Data Den
Data Den is a long-term archival storage system. You can’t directly access it like a regular file system, and you need to use a system called Globus to transfer data. This means that Data Den is definitely not the choice for files you need ready access to. It’s perfect for long-term archival purposes though; we get 100TB for free.
Globus
Globus allows fast data transfer between servers that are running Globus. Once you’re running Globus on your servers, you can simply use the web interface to transfer data. Simply go to https://www.globus.org/, and log in by searching for University of Michigan as your organization. Our Data Den server already has Globus running (managed by ARC), and the collection is “UMich ARC Non-Sensitive Data Den Volume Collection” and the path is /coe-chaijy
.
Great Lakes
Great Lakes nodes already have Globus running, so you can start transferring data on the web interface right away by selecting the double-panel UI. The collection for Great Lakes is “umich#greatlakes”, and you can select any path reachable from Great Lakes. Note that if you’re archiving a large amount of data, you generally want to use archivetar
that will compress and create tarballs of your data, then automatically upload it to Data Den.
Other Servers
Servers outside of Great Lakes, e.g., Whistler, don’t have Globus running, but it is very easy to run it. Simply follow the instructions here. When you first run it on your server, it’ll ask you to log in via Globus. Once you do that and Globus is running on your server, you can see your server on the web interface as another collection.
archivetar
archivetar
is a handy tool that does a lot of the tedious tasks related to transferring data to Data Den. It does compression, tarball creation and data transfer for you. You can read more about it on this doc or its git repo.
Great Lakes
Great Lakes already has archivetar
as a module, so you simply need to call module load archivetar
to start using it. Remember that Great Lakes also has Globus running, so you really don’t need to do any other set up work to start transferring data to Data Den from Great Lakes. It’s a good idea to run archivetar
in a Slurm job, especially if you’re backing up a lot of data. Here’s an example Slurm script:
#!/bin/bash
### DO NOT USE GPU NODES!
#SBATCH --partition=standard
#SBATCH --time=02-00:00:00
#SBATCH --job-name=archivetar
#SBATCH --mail-user=<your-email@umich.edu>
#SBATCH --mail-type=BEGIN,END
### Totally fine to use chaijy0
#SBATCH --account=chaijy0
#SBATCH --nodes=1
#SBATCH --ntasks-per-node=1
#SBATCH --cpus-per-task=4
#SBATCH --mem-per-cpu=8GB
#SBATCH --output=%x-%j.log
module load archivetar
ARCHIVE_DIR=<path/to/dir/to/be/archived>
PREFIX=<descriptive-prefix-usually-dir-name>
DEST_DIR=/coe-chaijy/$PREFIX/
BUNDLE_DIR=<path/to/put/tarballs/using/scratch/recommended>
pushd $ARCHIVE_DIR
mkdir -p $BUNDLE_DIR
# --tar-size 100G: create a new tarball if over 100GB
# --lz4: compress using lz4
# --prefix: prefix for tarballs
# --destination-dir: destination directory on Data Den
# --bundle-dir: where to place the tarballs. /scratch recommended
# --save-list: save a list of files that have been archived. used later for purging them quickly.

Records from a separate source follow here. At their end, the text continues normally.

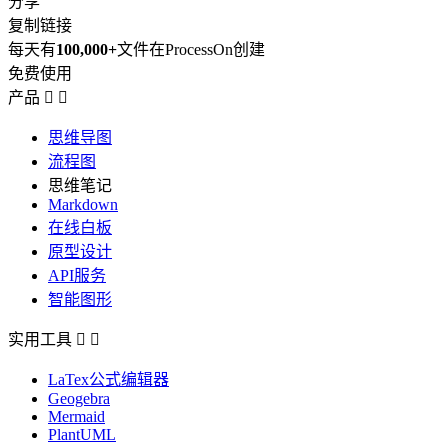
分享
复制链接
每天有
100,000+
文件在ProcessOn创建
免费使用
产品


思维导图
流程图
思维笔记
Markdown
在线白板
原型设计
API服务
智能图形
实用工具


LaTex公式编辑器
Geogebra
Mermaid
PlantUML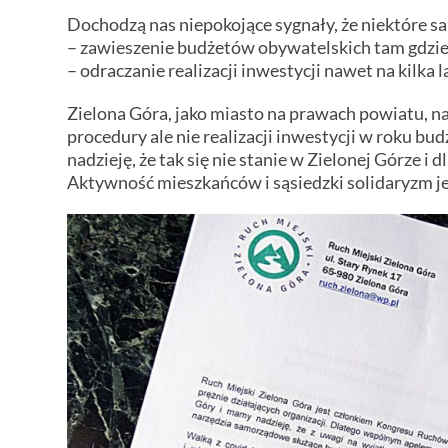
Dochodzą nas niepokojące sygnały, że niektóre s
– zawieszenie budżetów obywatelskich tam gdzie
– odraczanie realizacji inwestycji nawet na kilka 
Zielona Góra, jako miasto na prawach powiatu, 
procedury ale nie realizacji inwestycji w roku 
nadzieję, że tak się nie stanie w Zielonej Górze
Aktywność mieszkańców i sąsiedzki solidaryzm 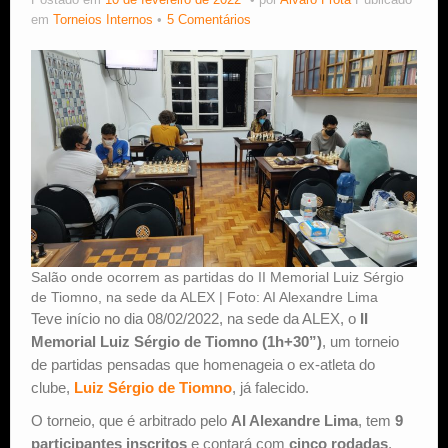
Postado em
10 de fevereiro de 2022
por
Alvaro Frota
Publicado
em
Torneios Internos
5 Comentários
Estude Xadrez
Salão onde ocorrem as partidas do II Memorial Luiz Sérgio
de Tiomno, na sede da ALEX | Foto: AI Alexandre Lima
Teve início no dia 08/02/2022, na sede da ALEX, o
II
Memorial Luiz Sérgio de Tiomno (1h+30”)
, um torneio
de partidas pensadas que homenageia o ex-atleta do
clube,
Luiz Sérgio de Tiomno
, já falecido.
O torneio, que é arbitrado pelo
AI Alexandre Lima
, tem
9
participantes inscritos
e contará com
cinco rodadas
,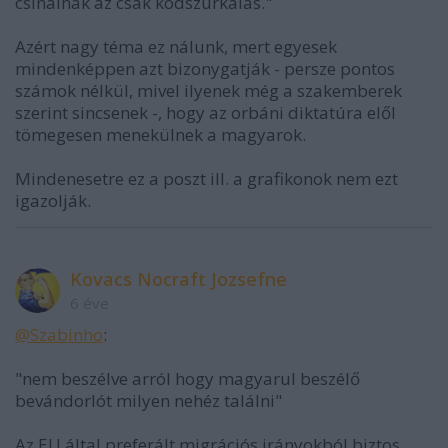
csinálnak az csak ködszurkálás."
Azért nagy téma ez nálunk, mert egyesek
mindenképpen azt bizonygatják - persze pontos
számok nélkül, mivel ilyenek még a szakemberek
szerint sincsenek -, hogy az orbáni diktatúra elől
tömegesen menekülnek a magyarok.
Mindenesetre ez a poszt ill. a grafikonok nem ezt
igazolják.
Kovacs Nocraft Jozsefne
6 éve
@Szabinho
:
"nem beszélve arról hogy magyarul beszélő
bevándorlót milyen nehéz találni"
Az EU által preferált migrációs irányokból biztos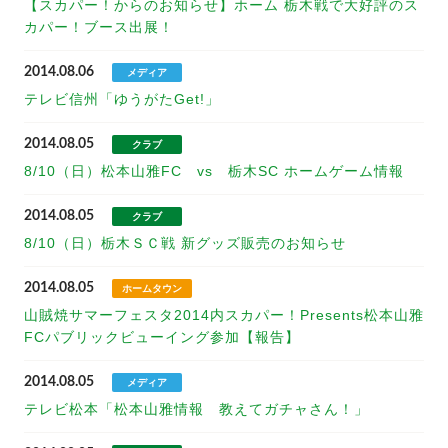
【スカパー！からのお知らせ】ホーム 栃木戦で大好評のス
カパー！ブース出展！
2014.08.06
メディア
テレビ信州「ゆうがたGet!」
2014.08.05
クラブ
8/10（日）松本山雅FC vs 栃木SC ホームゲーム情報
2014.08.05
クラブ
8/10（日）栃木ＳＣ戦 新グッズ販売のお知らせ
2014.08.05
ホームタウン
山賊焼サマーフェスタ2014内スカパー！Presents松本山雅
FCパブリックビューイング参加【報告】
2014.08.05
メディア
テレビ松本「松本山雅情報 教えてガチャさん！」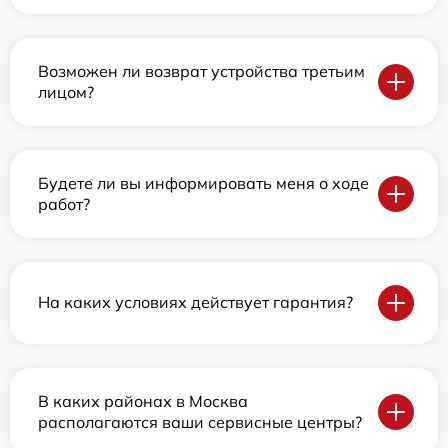
Возможен ли возврат устройства третьим
лицом?
Будете ли вы информировать меня о ходе
работ?
На каких условиях действует гарантия?
В каких районах в Москва
располагаются ваши сервисные центры?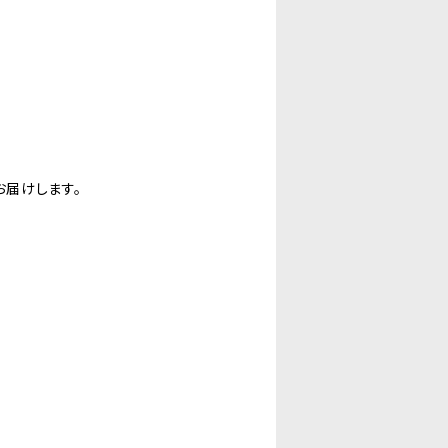
お届けします。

archivetar --tar-size 100G --lz4 --prefix $PREFIX --destination-dir $DEST_DIR --bundle-dir $BUNDLE_DIR --save-list
Once your archivetar
job is finished, you’d generally want to delete the files that have been backed up on Data Den. This can be a very time-consuming operation, but archivetar
comes with another tool called archivepurge
that makes purging extremely fast. Note that you must pass --save-list
in your archivetar
command in order to use archivepurge
. Here is an example Slurm script:
#!/bin/bash
### DO NOT USE GPU NODES!
#SBATCH --partition=standard
#SBATCH --time=02-00:00:00
#SBATCH --job-name=archivepurge
#SBATCH --mail-user=<your-email@umich.edu>
#SBATCH --mail-type=BEGIN,END
### Totally fine to use chaijy0
#SBATCH --account=chaijy0
#SBATCH --nodes=1
#SBATCH --ntasks-per-node=1
#SBATCH --cpus-per-task=4
#SBATCH --mem-per-cpu=8GB
#SBATCH --output=%x-%j.log
module load archivetar
CACHE=<path/to/cache/file/created/by/archivetar.cache>
archivepurge --purge-list $CACHE
Other Servers
The recommended way to run archivetar
on servers outside of Great Lakes is to use the official Singularity container. The instructions can be found here. Note that you need to specify --source
and --destination
as the UUIDs of the source and destination collections. You can find these UUIDs on the web interface by going to the collections pane. Note that you don’t need to do this on Great Lakes, because they’re configured to be “umich#greatlakes” and “UMich ARC Non-Sensitive Data Den Volume Collection” by default. Here’s an example of running archivetar
using a Singularity container, transferring data from my private Globus collection to our Data Den.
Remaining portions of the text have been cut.